Perhaps the same may yet prove true of our culture as a whole. It will be counterproductive if the studios conclude that the lesson of Season Three is that the future lies with legacy characters. On the contrary, what they need to do is invest more in originality, to build the franchises of the future, rather than exploit the originality of previous generations until they are drained of all that made them special. The lesson of Season Three is instead a simple one, the oldest one in business: offer people what they like and they will buy it.
It would be overstating things to imply that Picard is a game changer. Nor is it, like The Next Generation itself, one of the all-time greats. Some generally intelligent people rather overreacted in condemning the first two seasons and then overreacted the other way in imputing to the third a perfection it does not possess.
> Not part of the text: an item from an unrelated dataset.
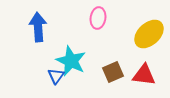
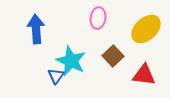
blue arrow: moved 2 px left, 2 px down
yellow ellipse: moved 3 px left, 5 px up
brown square: moved 16 px up; rotated 20 degrees counterclockwise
It is simply a well-made show produced by experienced professionals who really knew their product and their market.
Yet when one has finished with all the hard-headed reviewer stuff, there is still one more thing that has to be said. Forgive the subjectivity, but this old Trekker was surely not alone in enjoying a moment of intense happiness on seeing the seven veterans together on the bridge of a starship for one last adventure and hearing Picard giving the familiar order, "Engage."
Such happiness is not something one often feels watching television. It should be cherished whenever it happens to turn up.